[AVAILABLE RECORDS — start]
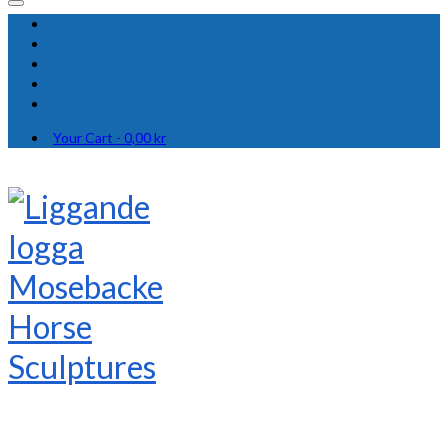
Your Cart
-
0,00
kr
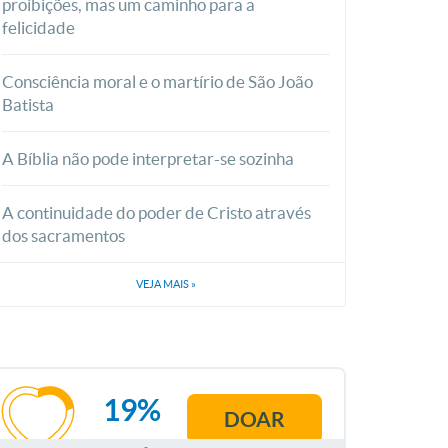
proibições, mas um caminho para a
felicidade
Consciência moral e o martírio de São João
Batista
A Bíblia não pode interpretar-se sozinha
A continuidade do poder de Cristo através
dos sacramentos
VEJA MAIS
»
19%
DOAR
AGOSTO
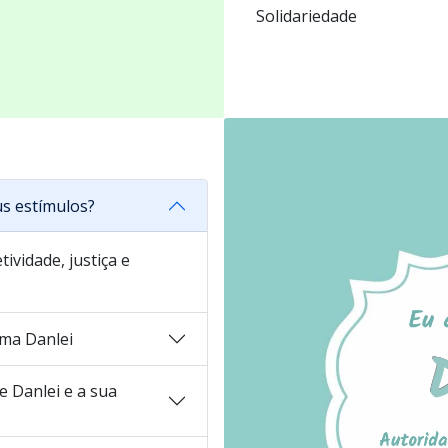
Solidariedade
s estímulos?
ividade, justiça e
ma Danlei
 Danlei e a sua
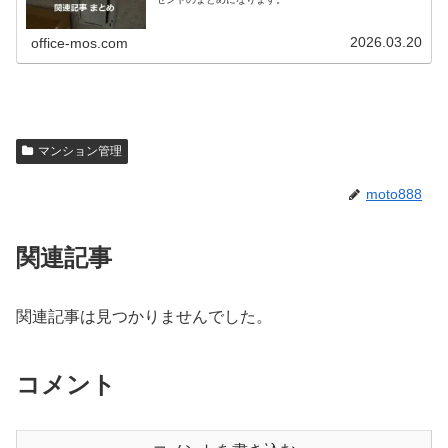
2026.03.20
office-mos.com
マンション管理
moto888
関連記事
関連記事は見つかりませんでした。
コメント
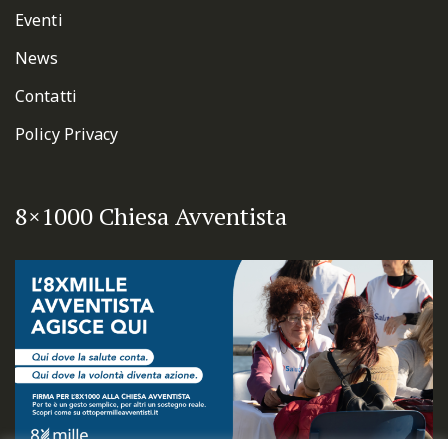
Eventi
News
Contatti
Policy Privacy
8×1000 Chiesa Avventista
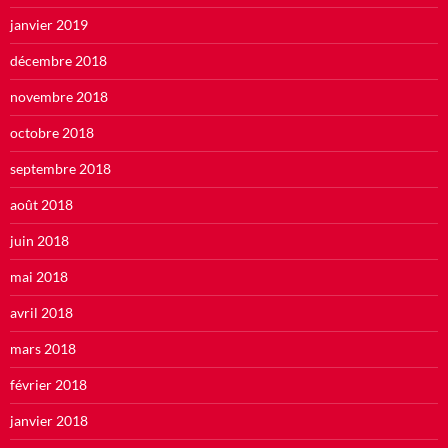
janvier 2019
décembre 2018
novembre 2018
octobre 2018
septembre 2018
août 2018
juin 2018
mai 2018
avril 2018
mars 2018
février 2018
janvier 2018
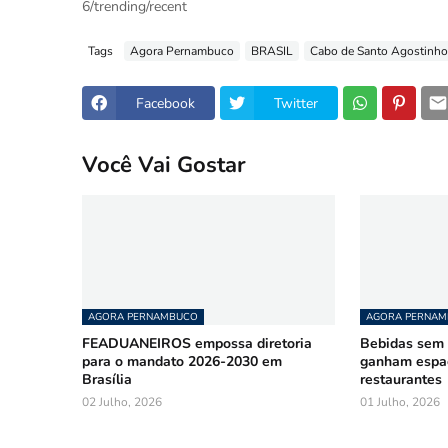
6/trending/recent
Tags
Agora Pernambuco
BRASIL
Cabo de Santo Agostinho
Facebook
Twitter
Você Vai Gostar
AGORA PERNAMBUCO
AGORA PERNA
FEADUANEIROS empossa diretoria
Bebidas sem á
para o mandato 2026-2030 em
ganham espa
Brasília
restaurantes
02 Julho, 2026
01 Julho, 2026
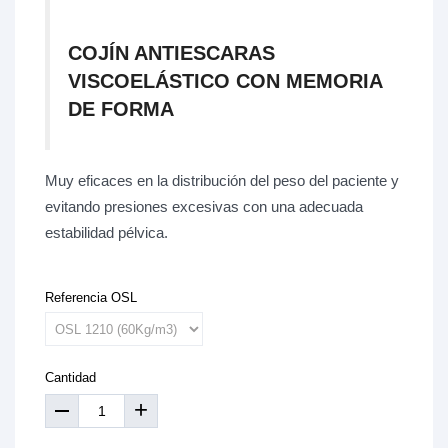
COJÍN ANTIESCARAS
VISCOELÁSTICO CON MEMORIA
DE FORMA
Muy eficaces en la distribución del peso del paciente y
evitando presiones excesivas con una adecuada
estabilidad pélvica.
Referencia OSL
Cantidad
+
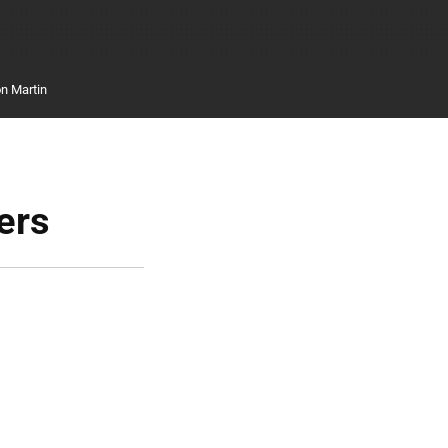
n Martin
ers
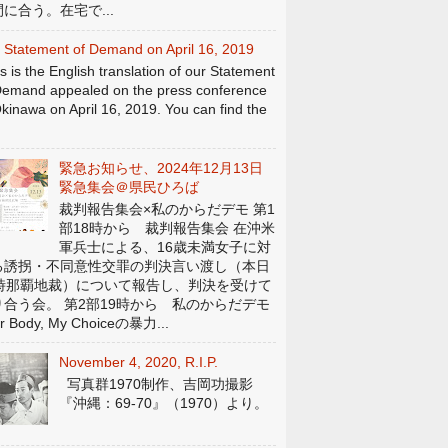
に合う。在宅で...
 Statement of Demand on April 16, 2019
s is the English translation of our Statement
Demand appealed on the press conference
Okinawa on April 16, 2019. You can find the
緊急お知らせ、2024年12月13日
緊急集会＠県民ひろば
裁判報告集会×私のからだデモ 第1
部18時から 裁判報告集会 在沖米
軍兵士による、16歳未満女子に対
る誘拐・不同意性交罪の判決言い渡し（本日
4時那覇地裁）について報告し、判決を受けて
り合う会。 第2部19時から 私のからだデモ
r Body, My Choiceの暴力...
November 4, 2020, R.I.P.
写真群1970制作、吉岡功撮影
『沖縄：69-70』（1970）より。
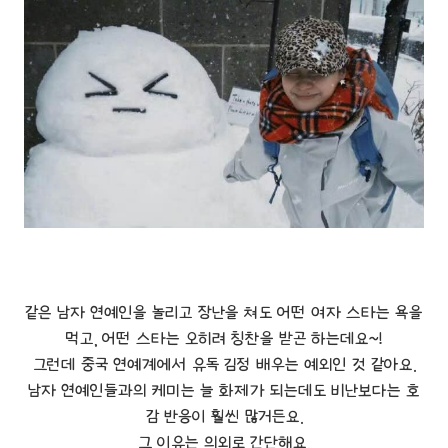
같은 남자 연예인을 놀리고 장난을 쳐도 어떤 여자 스타는 욕을
먹고, 어떤 스타는 오히려 칭찬을 받곤 하는데요~!
그런데 중국 연예계에서 유독 김정 배우는 예외인 것 같아요.
남자 연예인들과의 케미는 늘 화제가 되는데도 비난보다는 호
감 반응이 훨씬 많거든요.
그 이유는 의외로 간단해요.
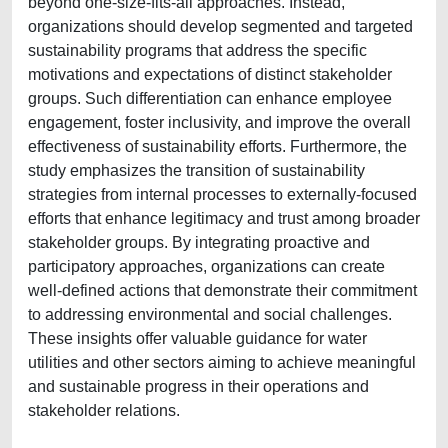
beyond one-size-fits-all approaches. Instead,
organizations should develop segmented and targeted
sustainability programs that address the specific
motivations and expectations of distinct stakeholder
groups. Such differentiation can enhance employee
engagement, foster inclusivity, and improve the overall
effectiveness of sustainability efforts. Furthermore, the
study emphasizes the transition of sustainability
strategies from internal processes to externally-focused
efforts that enhance legitimacy and trust among broader
stakeholder groups. By integrating proactive and
participatory approaches, organizations can create
well-defined actions that demonstrate their commitment
to addressing environmental and social challenges.
These insights offer valuable guidance for water
utilities and other sectors aiming to achieve meaningful
and sustainable progress in their operations and
stakeholder relations.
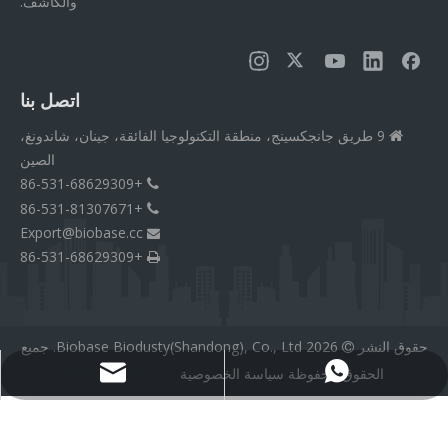
والكاشف.
اتصل بنا
9 طريق جانجكسينج، منطقة التكنولوجيا الفائقة، جينان، شاندونغ،

الصين
+86-531-68629309

+86-531-81307671

Export@biobase.cc

+86-531-68629309

حقوق النشر
2026
Biobase Biodusty(Shandong), Co., Ltd. جميع

الحقوق محفوظة
سياسة الخصوصية
网站网站建设公司
Export@biobase.cc
+8615965313270
Medical Silicone Tubing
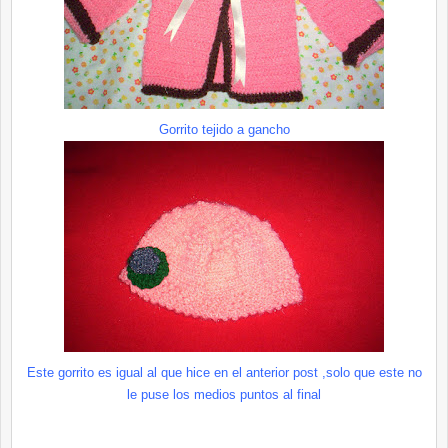
Gorrito
tejido a gancho
Este
gorrito
es igual al que hice en el anterior post ,solo que este no
le puse los medios puntos al final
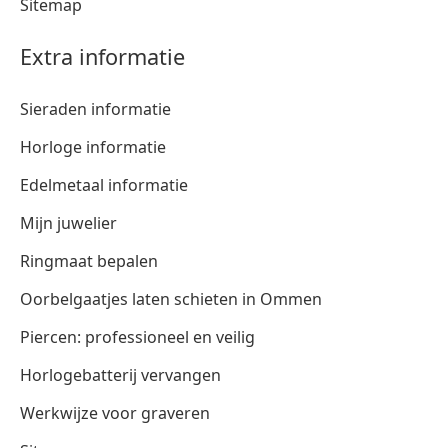
Sitemap
Extra informatie
Sieraden informatie
Horloge informatie
Edelmetaal informatie
Mijn juwelier
Ringmaat bepalen
Oorbelgaatjes laten schieten in Ommen
Piercen: professioneel en veilig
Horlogebatterij vervangen
Werkwijze voor graveren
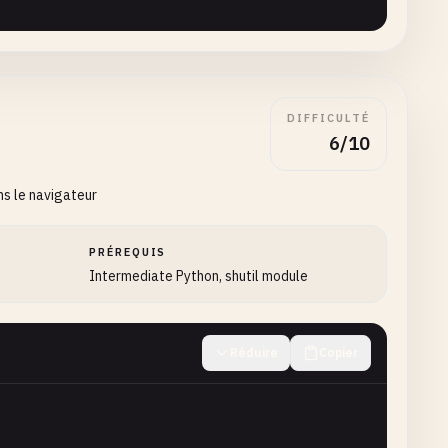
DIFFICULTÉ
6/10
ns le navigateur
PRÉREQUIS
Intermediate Python, shutil module
Réduire
Copier
ding"
)
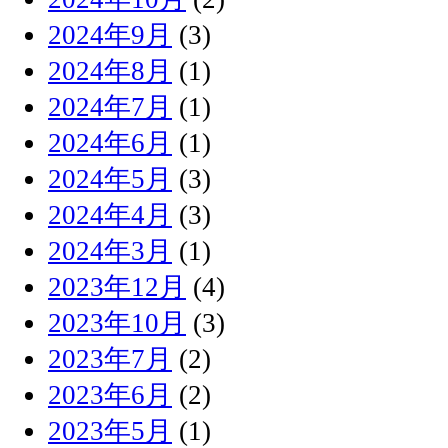
2024年9月
(3)
2024年8月
(1)
2024年7月
(1)
2024年6月
(1)
2024年5月
(3)
2024年4月
(3)
2024年3月
(1)
2023年12月
(4)
2023年10月
(3)
2023年7月
(2)
2023年6月
(2)
2023年5月
(1)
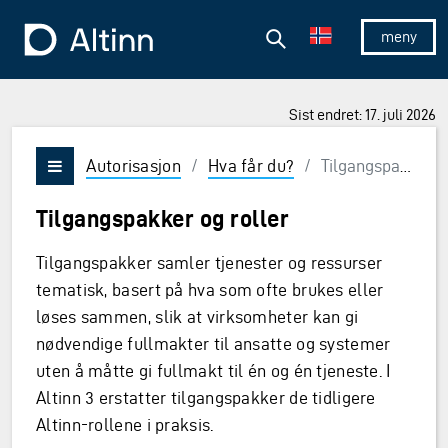
Hopp til hovedinnholdet
Hopp til hovedmeny
Søk
Til forsiden
Vis/skjul 
Sist endret: 17. juli 2026
Autorisasjon
/
Hva får du?
/
Tilgangspakker og roller
Vis/skjul meny
Tilgangspakker og roller
Tilgangspakker samler tjenester og ressurser
tematisk, basert på hva som ofte brukes eller
løses sammen, slik at virksomheter kan gi
nødvendige fullmakter til ansatte og systemer
uten å måtte gi fullmakt til én og én tjeneste. I
Altinn 3 erstatter tilgangspakker de tidligere
Altinn-rollene i praksis.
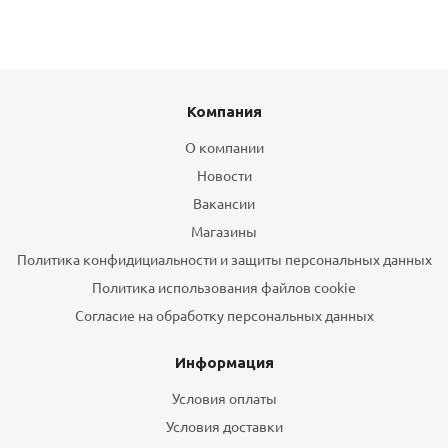
Компания
О компании
Новости
Вакансии
Магазины
Политика конфидициальности и защиты персональных данных
Политика использования файлов cookie
Согласие на обработку персональных данных
Информация
Условия оплаты
Условия доставки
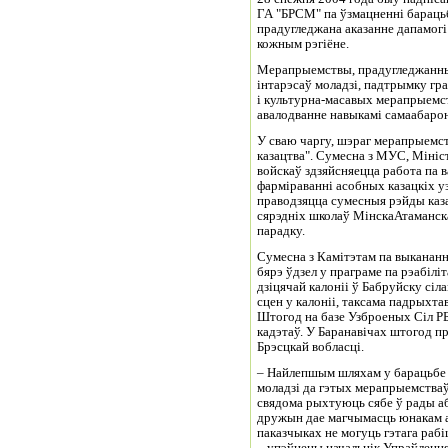
ГА "БРСМ" па ўзмацненні барацьб
прадугледжана аказанне дапамог
кожным рэгіёне.
Мерапрыемствы, прадугледжанныя
інтарэсаў моладзі, падтрымку гр
і культурна-масавых мерапрыемс
авалодванне навыкамі самаабаро
У сваю чаргу, шэраг мерапрыемст
казацтва". Сумесна з МУС, Мініс
войскаў здзяйсняецца работа па 
фарміраванні асобных казацкіх у
праводзяцца сумесныя рэйды каз
сярэдніх школаў МінскаАтаманск
парадку.
Сумесна з Камітэтам па выкананн
бярэ ўдзел у праграме па рэабілі
дзіцячай калоніі ў Бабруйску сіл
сцен у калоніі, таксама падрыхта
Штогод на базе Узброеных Сіл РБ
кадэтаў. У Баранавічах штогод п
Брэсцкай вобласці.
– Найлепшым шляхам у барацьбе 
моладзі да гэтых мерапрыемства
свядома рыхтуюць сябе ў рады а
дружын дае магчымасць юнакам а
паказчыках не могуць гэтага рабі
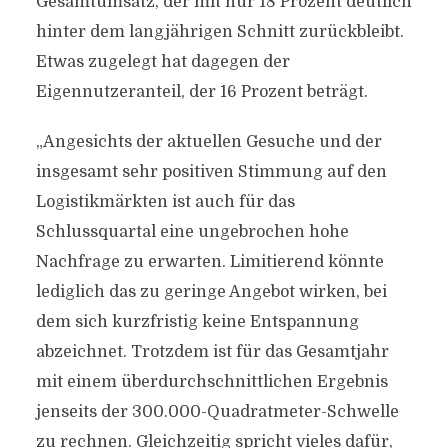
Gesamtumsatz, der mit nur 18 Prozent deutlich
hinter dem langjährigen Schnitt zurückbleibt.
Etwas zugelegt hat dagegen der
Eigennutzeranteil, der 16 Prozent beträgt.
„Angesichts der aktuellen Gesuche und der
insgesamt sehr positiven Stimmung auf den
Logistikmärkten ist auch für das
Schlussquartal eine ungebrochen hohe
Nachfrage zu erwarten. Limitierend könnte
lediglich das zu geringe Angebot wirken, bei
dem sich kurzfristig keine Entspannung
abzeichnet. Trotzdem ist für das Gesamtjahr
mit einem überdurchschnittlichen Ergebnis
jenseits der 300.000-Quadratmeter-Schwelle
zu rechnen. Gleichzeitig spricht vieles dafür,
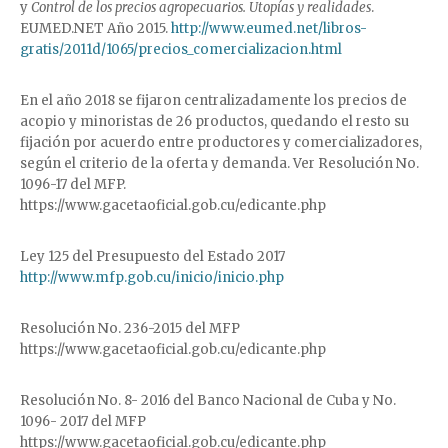
y
Control de los precios agropecuarios. Utopías y realidades
.
EUMED.NET Año 2015.
http://www.eumed.net/libros-
gratis/2011d/1065/precios_comercializacion.html
En el año 2018 se fijaron centralizadamente los precios de
acopio y minoristas de 26 productos, quedando el resto su
fijación por acuerdo entre productores y comercializadores,
según el criterio de la oferta y demanda. Ver Resolución No.
1096-17 del MFP.
https://www.gacetaoficial.gob.cu/edicante.php
Ley 125 del Presupuesto del Estado 2017
http://www.mfp.gob.cu/inicio/inicio.php
Resolución No. 236-2015 del MFP
https://www.gacetaoficial.gob.cu/edicante.php
Resolución No. 8- 2016 del Banco Nacional de Cuba y No.
1096- 2017 del MFP
https://www.gacetaoficial.gob.cu/edicante.php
[AVAILABLE RECORDS — finish]
GOAL OF THE EXERCISE:
Every line above should be copied exactly; do not carry over the pictures.

RESPONSE TO THE TASK:
Your Cart
-
0,00
kr
proibições, mas um caminho para a
felicidade
Consciência moral e o martírio de São João
Batista
A Bíblia não pode interpretar-se sozinha
A continuidade do poder de Cristo através
dos sacramentos
VEJA MAIS
»
19%
DOAR
AGOSTO
Solidariedade
s estímulos?
ividade, justiça e
ma Danlei
 Danlei e a sua
2026.03.20
office-mos.com
マンション管理
moto888
関連記事
関連記事は見つかりませんでした。
コメント
Eventi
News
Contatti
Policy Privacy
8×1000 Chiesa Avventista
janvier 2019
décembre 2018
novembre 2018
octobre 2018
septembre 2018
août 2018
juin 2018
mai 2018
avril 2018
mars 2018
février 2018
janvier 2018
6/trending/recent
Tags
Agora Pernambuco
BRASIL
Cabo de Santo Agostinho
Facebook
Twitter
Você Vai Gostar
AGORA PERNAMBUCO
AGORA PERNA
FEADUANEIROS empossa diretoria
Bebidas sem á
para o mandato 2026-2030 em
ganham espa
Brasília
restaurantes
02 Julho, 2026
01 Julho, 2026
COJÍN ANTIESCARAS
VISCOELÁSTICO CON MEMORIA
DE FORMA
Muy eficaces en la distribución del peso del paciente y
evitando presiones excesivas con una adecuada
estabilidad pélvica.
Referencia OSL
Cantidad
+
n Martin
ers
に合う。在宅で...
 Statement of Demand on April 16, 2019
s is the English translation of our Statement
Demand appealed on the press conference
Okinawa on April 16, 2019. You can find the
緊急お知らせ、2024年12月13日
緊急集会＠県民ひろば
裁判報告集会×私のからだデモ 第1
部18時から 裁判報告集会 在沖米
軍兵士による、16歳未満女子に対
る誘拐・不同意性交罪の判決言い渡し（本日
4時那覇地裁）について報告し、判決を受けて
り合う会。 第2部19時から 私のからだデモ
r Body, My Choiceの暴力...
November 4, 2020, R.I.P.
写真群1970制作、吉岡功撮影
『沖縄：69-70』（1970）より。
같은 남자 연예인을 놀리고 장난을 쳐도 어떤 여자 스타는 욕을
먹고, 어떤 스타는 오히려 칭찬을 받곤 하는데요~!
그런데 중국 연예계에서 유독 김정 배우는 예외인 것 같아요.
남자 연예인들과의 케미는 늘 화제가 되는데도 비난보다는 호
감 반응이 훨씬 많거든요.
그 이유는 의외로 간단해요.
beyond one-size-fits-all approaches. Instead,
organizations should develop segmented and targeted
sustainability programs that address the specific
motivations and expectations of distinct stakeholder
groups. Such differentiation can enhance employee
engagement, foster inclusivity, and improve the overall
effectiveness of sustainability efforts. Furthermore, the
study emphasizes the transition of sustainability
strategies from internal processes to externally-focused
efforts that enhance legitimacy and trust among broader
stakeholder groups. By integrating proactive and
participatory approaches, organizations can create
well-defined actions that demonstrate their commitment
to addressing environmental and social challenges.
These insights offer valuable guidance for water
utilities and other sectors aiming to achieve meaningful
and sustainable progress in their operations and
stakeholder relations.
والكاشف.
اتصل بنا
9 طريق جانجكسينج، منطقة التكنولوجيا الفائقة، جينان، شاندونغ،

الصين
+86-531-68629309

+86-531-81307671

Export@biobase.cc

+86-531-68629309

حقوق النشر
2026
Biobase Biodusty(Shandong), Co., Ltd. جميع

الحقوق محفوظة
سياسة الخصوصية
网站网站建设公司
Export@biobase.cc
+8615965313270
Medical Silicone Tubing
Gorrito
tejido a gancho
Este
gorrito
es igual al que hice en el anterior post ,solo que este no
le puse los medios puntos al final
Sitemap
Extra informatie
Sieraden informatie
Horloge informatie
Edelmetaal informatie
Mijn juwelier
Ringmaat bepalen
Oorbelgaatjes laten schieten in Ommen
Piercen: professioneel en veilig
Horlogebatterij vervangen
Werkwijze voor graveren
DIFFICULTÉ
6/10
ns le navigateur
PRÉREQUIS
Intermediate Python, shutil module
Réduire
Copier
ding"
)
2024年9月
(3)
2024年8月
(1)
2024年7月
(1)
2024年6月
(1)
2024年5月
(3)
2024年4月
(3)
2024年3月
(1)
2023年12月
(4)
2023年10月
(3)
2023年7月
(2)
2023年6月
(2)
2023年5月
(1)
Hopp til hovedinnholdet
Hopp til hovedmeny
Søk
Til forsiden
Vis/skjul 
Sist endret: 17. juli 2026
Autorisasjon
/
Hva får du?
/
Tilgangspakker og roller
Vis/skjul meny
Tilgangspakker og roller
Tilgangspakker samler tjenester og ressurser
tematisk, basert på hva som ofte brukes eller
løses sammen, slik at virksomheter kan gi
nødvendige fullmakter til ansatte og systemer
uten å måtte gi fullmakt til én og én tjeneste. I
Altinn 3 erstatter tilgangspakker de tidligere
Altinn-rollene i praksis.
Компания
О компании
Новости
Вакансии
Магазины
Политика конфидициальности и защиты персональных данных
Политика использования файлов cookie
Согласие на обработку персональных данных
Информация
Условия оплаты
Условия доставки
ГА "БРСМ" па ўзмацненні барацьб
прадугледжана аказанне дапамог
кожным рэгіёне.
Мерапрыемствы, прадугледжанныя
інтарэсаў моладзі, падтрымку гр
і культурна-масавых мерапрыемс
авалодванне навыкамі самаабаро
У сваю чаргу, шэраг мерапрыемст
казацтва". Сумесна з МУС, Мініс
войскаў здзяйсняецца работа па 
фарміраванні асобных казацкіх у
праводзяцца сумесныя рэйды каз
сярэдніх школаў МінскаАтаманск
парадку.
Сумесна з Камітэтам па выкананн
бярэ ўдзел у праграме па рэабілі
дзіцячай калоніі ў Бабруйску сіл
сцен у калоніі, таксама падрыхта
Штогод на базе Узброеных Сіл РБ
кадэтаў. У Баранавічах штогод п
Брэсцкай вобласці.
– Найлепшым шляхам у барацьбе 
моладзі да гэтых мерапрыемства
свядома рыхтуюць сябе ў рады а
дружын дае магчымасць юнакам а
паказчыках не могуць гэтага рабі
Gesamtumsatz, der mit nur 18 Prozent deutlich
hinter dem langjährigen Schnitt zurückbleibt.
Etwas zugelegt hat dagegen der
Eigennutzeranteil, der 16 Prozent beträgt.
„Angesichts der aktuellen Gesuche und der
insgesamt sehr positiven Stimmung auf den
Logistikmärkten ist auch für das
Schlussquartal eine ungebrochen hohe
Nachfrage zu erwarten. Limitierend könnte
lediglich das zu geringe Angebot wirken, bei
dem sich kurzfristig keine Entspannung
abzeichnet. Trotzdem ist für das Gesamtjahr
mit einem überdurchschnittlichen Ergebnis
jenseits der 300.000-Quadratmeter-Schwelle
zu rechnen. Gleichzeitig spricht vieles dafür,
y
Control de los precios agropecuarios. Utopías y realidades
.
EUMED.NET Año 2015.
http://www.eumed.net/libros-
gratis/2011d/1065/precios_comercializacion.html
En el año 2018 se fijaron centralizadamente los precios de
acopio y minoristas de 26 productos, quedando el resto su
fijación por acuerdo entre productores y comercializadores,
según el criterio de la oferta y demanda. Ver Resolución No.
1096-17 del MFP.
https://www.gacetaoficial.gob.cu/edicante.php
Ley 125 del Presupuesto del Estado 2017
http://www.mfp.gob.cu/inicio/inicio.php
Resolución No. 236-2015 del MFP
https://www.gacetaoficial.gob.cu/edicante.php
Resolución No. 8- 2016 del Banco Nacional de Cuba y No.
1096- 2017 del MFP
https://www.gacetaoficial.gob.cu/edicante.php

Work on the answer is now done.